This article originally appeared in the Globe and Mail
A WorkSafeBC investigation found ample evidence that combustible wood dust was creating a powder keg in a Burns Lake sawmill before it exploded in early 2012, killing two and injuring 20 in an accident the agency deemed “preventable.”
But there will be no penalties for the operators of the mill in the village about 220 kilometres west of Prince George because the Crown says WorkSafeBC’s investigation was so badly flawed – a situation that has prompted Premier Christy Clark to order a review into what happened.
While she welcomed Ms. Clark’s announcement, the sister of one of the dead said the “preventable” observation, included in an 88-page investigation report released Thursday by WorkSafeBC, is a blow that is creating new agony for her family.
“If it was preventable, how did it happen?” asked Lucy Campbell, the sister of Carl Charlie, a father of three, who died Jan. 20, 2012, at the Babine Forest Products mill along with Robert Luggi Jr., also a father of three.

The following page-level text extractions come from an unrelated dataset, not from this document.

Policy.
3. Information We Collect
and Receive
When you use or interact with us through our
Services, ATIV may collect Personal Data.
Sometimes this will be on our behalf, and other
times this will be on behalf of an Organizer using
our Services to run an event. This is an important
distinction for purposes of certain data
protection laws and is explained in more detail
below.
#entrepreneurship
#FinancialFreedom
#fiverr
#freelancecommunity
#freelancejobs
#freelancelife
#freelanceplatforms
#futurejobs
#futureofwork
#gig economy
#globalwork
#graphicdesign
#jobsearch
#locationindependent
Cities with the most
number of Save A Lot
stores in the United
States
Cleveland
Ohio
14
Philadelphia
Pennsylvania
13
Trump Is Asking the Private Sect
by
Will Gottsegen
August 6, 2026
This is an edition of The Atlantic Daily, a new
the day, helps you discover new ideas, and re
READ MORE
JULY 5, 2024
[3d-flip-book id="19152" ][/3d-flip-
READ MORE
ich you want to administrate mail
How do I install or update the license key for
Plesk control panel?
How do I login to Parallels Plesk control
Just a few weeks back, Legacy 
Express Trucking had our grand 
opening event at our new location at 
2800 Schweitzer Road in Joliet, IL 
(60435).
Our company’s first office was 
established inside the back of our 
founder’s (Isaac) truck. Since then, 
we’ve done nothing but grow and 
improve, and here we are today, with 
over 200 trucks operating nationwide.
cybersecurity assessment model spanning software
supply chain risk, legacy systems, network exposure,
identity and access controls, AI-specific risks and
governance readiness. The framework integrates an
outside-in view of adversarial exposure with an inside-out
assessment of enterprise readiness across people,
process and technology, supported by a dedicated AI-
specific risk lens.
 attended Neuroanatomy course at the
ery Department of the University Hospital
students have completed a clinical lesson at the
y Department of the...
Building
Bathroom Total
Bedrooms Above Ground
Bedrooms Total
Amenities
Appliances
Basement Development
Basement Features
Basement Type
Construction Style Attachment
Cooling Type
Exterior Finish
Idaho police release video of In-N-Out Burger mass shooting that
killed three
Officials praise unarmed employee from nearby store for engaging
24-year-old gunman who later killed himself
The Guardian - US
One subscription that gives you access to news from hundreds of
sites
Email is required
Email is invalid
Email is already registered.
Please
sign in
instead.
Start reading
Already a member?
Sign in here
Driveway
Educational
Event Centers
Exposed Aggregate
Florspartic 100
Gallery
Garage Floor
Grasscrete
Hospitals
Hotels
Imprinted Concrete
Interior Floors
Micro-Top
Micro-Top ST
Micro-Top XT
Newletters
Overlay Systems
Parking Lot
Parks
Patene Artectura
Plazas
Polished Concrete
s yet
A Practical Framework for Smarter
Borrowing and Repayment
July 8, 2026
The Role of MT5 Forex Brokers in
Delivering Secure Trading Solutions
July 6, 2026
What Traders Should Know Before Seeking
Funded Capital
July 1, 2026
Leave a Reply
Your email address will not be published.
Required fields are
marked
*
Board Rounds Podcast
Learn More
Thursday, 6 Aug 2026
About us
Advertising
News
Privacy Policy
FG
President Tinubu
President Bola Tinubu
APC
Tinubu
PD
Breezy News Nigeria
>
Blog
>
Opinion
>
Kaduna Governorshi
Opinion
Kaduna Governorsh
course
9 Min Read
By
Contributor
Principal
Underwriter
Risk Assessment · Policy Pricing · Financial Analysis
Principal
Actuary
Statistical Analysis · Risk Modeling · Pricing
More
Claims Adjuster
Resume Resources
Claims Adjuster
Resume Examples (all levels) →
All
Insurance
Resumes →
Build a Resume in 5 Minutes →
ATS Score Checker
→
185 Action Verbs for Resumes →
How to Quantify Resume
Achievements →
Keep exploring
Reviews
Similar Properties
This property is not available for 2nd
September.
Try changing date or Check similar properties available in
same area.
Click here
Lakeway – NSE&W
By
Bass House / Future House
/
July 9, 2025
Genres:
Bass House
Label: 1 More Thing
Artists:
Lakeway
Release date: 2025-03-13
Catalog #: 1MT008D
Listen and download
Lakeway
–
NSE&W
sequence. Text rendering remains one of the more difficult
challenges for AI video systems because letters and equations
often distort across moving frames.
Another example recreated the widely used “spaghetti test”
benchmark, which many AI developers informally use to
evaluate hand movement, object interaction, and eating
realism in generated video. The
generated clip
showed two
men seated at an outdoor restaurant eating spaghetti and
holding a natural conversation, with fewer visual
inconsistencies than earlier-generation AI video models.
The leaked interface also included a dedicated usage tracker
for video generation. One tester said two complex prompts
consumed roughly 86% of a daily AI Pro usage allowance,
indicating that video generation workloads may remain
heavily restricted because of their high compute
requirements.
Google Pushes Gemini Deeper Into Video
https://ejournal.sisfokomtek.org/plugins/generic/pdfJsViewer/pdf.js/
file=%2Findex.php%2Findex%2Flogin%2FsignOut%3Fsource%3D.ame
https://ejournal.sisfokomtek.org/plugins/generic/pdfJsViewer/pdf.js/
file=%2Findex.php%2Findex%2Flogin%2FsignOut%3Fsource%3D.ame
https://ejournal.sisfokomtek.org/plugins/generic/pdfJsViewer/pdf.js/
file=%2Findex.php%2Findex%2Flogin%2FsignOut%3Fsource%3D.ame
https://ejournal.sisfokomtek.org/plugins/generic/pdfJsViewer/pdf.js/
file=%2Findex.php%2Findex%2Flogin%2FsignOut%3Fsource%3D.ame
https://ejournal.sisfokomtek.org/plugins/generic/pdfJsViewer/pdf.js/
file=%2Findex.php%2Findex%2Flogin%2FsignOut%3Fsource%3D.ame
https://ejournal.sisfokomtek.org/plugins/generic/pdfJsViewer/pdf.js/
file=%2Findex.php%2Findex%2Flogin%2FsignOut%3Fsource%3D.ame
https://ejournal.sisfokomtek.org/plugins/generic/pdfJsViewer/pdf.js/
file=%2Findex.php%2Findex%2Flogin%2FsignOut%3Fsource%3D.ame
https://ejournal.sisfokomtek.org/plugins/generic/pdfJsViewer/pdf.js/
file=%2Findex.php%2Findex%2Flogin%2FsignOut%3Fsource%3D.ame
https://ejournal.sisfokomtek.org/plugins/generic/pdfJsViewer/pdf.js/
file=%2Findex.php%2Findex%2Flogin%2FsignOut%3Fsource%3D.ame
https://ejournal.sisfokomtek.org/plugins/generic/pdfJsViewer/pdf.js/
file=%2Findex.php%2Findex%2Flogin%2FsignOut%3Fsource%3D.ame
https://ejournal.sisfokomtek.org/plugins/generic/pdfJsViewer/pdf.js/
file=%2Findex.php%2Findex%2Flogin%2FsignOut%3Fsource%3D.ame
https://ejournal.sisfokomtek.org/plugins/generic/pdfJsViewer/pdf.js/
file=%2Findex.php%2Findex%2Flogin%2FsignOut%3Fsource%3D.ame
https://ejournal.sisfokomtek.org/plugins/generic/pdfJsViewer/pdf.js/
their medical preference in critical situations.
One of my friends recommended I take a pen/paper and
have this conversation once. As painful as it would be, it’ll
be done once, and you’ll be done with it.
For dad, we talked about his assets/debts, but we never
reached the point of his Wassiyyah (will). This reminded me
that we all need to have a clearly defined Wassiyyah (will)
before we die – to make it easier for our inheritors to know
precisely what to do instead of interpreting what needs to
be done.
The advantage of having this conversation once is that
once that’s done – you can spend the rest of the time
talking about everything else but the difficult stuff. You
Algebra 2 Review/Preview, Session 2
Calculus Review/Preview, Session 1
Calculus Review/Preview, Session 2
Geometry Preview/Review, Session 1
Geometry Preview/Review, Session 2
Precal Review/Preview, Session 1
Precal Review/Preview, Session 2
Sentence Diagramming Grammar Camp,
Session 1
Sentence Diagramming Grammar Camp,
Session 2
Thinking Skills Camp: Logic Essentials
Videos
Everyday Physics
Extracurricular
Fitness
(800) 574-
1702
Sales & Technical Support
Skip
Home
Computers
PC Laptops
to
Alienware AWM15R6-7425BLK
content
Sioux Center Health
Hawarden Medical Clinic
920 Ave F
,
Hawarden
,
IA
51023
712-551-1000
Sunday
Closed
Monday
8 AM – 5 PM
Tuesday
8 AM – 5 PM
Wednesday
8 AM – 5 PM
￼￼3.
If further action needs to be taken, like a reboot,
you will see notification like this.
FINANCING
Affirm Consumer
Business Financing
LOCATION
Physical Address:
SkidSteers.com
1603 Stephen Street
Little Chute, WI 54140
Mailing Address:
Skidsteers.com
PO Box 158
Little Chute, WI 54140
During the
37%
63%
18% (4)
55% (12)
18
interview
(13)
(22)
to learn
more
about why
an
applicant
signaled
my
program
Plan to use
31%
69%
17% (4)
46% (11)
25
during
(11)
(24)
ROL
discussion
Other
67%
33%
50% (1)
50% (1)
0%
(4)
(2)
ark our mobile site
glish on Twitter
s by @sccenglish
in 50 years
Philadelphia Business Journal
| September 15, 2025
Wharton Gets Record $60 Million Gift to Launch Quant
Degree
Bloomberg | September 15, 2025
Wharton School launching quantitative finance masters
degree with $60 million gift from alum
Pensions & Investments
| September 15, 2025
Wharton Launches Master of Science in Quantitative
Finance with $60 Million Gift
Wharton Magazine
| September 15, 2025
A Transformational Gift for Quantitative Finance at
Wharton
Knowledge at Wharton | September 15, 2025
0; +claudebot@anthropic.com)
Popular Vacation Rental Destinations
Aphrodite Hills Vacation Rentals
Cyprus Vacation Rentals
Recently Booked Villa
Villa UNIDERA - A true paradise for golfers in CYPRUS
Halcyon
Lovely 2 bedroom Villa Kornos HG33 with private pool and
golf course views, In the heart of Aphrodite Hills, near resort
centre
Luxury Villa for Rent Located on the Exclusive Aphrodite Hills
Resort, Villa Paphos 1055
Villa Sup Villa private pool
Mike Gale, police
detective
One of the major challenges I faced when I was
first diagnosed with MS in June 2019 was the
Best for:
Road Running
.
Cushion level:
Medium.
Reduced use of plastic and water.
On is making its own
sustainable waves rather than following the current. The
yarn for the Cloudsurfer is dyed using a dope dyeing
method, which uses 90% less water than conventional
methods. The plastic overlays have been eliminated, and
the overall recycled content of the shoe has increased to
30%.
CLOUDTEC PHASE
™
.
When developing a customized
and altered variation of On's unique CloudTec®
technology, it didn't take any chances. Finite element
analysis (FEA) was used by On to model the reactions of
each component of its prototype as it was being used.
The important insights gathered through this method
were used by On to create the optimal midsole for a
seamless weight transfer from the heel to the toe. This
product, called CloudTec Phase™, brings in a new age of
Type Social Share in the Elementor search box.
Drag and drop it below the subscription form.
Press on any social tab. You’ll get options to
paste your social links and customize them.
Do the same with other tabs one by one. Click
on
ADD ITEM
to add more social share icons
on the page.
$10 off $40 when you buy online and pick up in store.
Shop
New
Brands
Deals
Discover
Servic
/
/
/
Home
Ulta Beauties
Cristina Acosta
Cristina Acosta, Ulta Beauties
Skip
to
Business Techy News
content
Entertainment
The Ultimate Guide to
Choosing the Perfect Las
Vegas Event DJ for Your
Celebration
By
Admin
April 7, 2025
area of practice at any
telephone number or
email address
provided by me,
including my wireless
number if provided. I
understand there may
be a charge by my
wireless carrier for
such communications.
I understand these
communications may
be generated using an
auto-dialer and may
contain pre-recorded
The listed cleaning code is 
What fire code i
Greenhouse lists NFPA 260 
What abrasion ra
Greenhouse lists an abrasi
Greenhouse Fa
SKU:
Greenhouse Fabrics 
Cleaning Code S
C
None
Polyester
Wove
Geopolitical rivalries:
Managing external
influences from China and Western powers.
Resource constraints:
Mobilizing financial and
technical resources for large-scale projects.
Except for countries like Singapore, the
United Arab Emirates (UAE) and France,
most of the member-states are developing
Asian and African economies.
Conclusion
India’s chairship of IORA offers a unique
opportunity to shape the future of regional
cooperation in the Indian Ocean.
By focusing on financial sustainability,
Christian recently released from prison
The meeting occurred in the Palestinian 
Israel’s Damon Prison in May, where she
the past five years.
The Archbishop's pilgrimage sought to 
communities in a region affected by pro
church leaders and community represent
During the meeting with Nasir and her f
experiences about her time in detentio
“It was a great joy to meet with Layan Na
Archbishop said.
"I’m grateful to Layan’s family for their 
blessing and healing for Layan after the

The overview of one of the largest investigations in the history of the workers’ compensation agency says operators of the sawmill were well aware of shortcomings in managing sawdust, which fuelled the devastating blast after it was sparked by equipment in the mill. “Effective actions should have been taken to control both the airborne dispersal of wood dust as well as the excessive accumulations on floors and surfaces. Such actions might have prevented this accident.”
The report goes on to say, “The investigation shows that the explosion and fire that destroyed the sawmill constituted a preventable incident.”
The owners of the mill, built in 1976 and employing 250 workers at the time of the disaster, knew the operation had an “undersized” system for collecting dust, but realized the improvements could not be made because the mill’s power system was operating at maximum capacity, the report says. While preliminary work was underway on an electrical upgrade, “there was no reduction in production; in fact, production levels increased.”
No “adequate actions” were taken to reduce or control airborne wood dust, although this was the “root cause” of an occupational health and safety violation cited in December, 2011 – a month before the disaster.
Ms. Campbell said she held WorkSafeBC and the operators of the mill responsible for the tragedy. Her family is considering legal action. “With all the laws in place, somebody messed up. It doesn’t sit right with my family,” she said in an interview. “It’s hard to grasp, flipping through the papers and trying to get my head around this.”
Ms. Clark said she has asked the head of the B.C. civil service, John Dyble, to review the investigation into the explosion. The Criminal Justice Branch ruled out regulatory charges against the mill operators, noting such flaws as the failure of WorkSafeBC investigators to inform witnesses of their Charter rights before taking statements and a failure to obtain search warrants.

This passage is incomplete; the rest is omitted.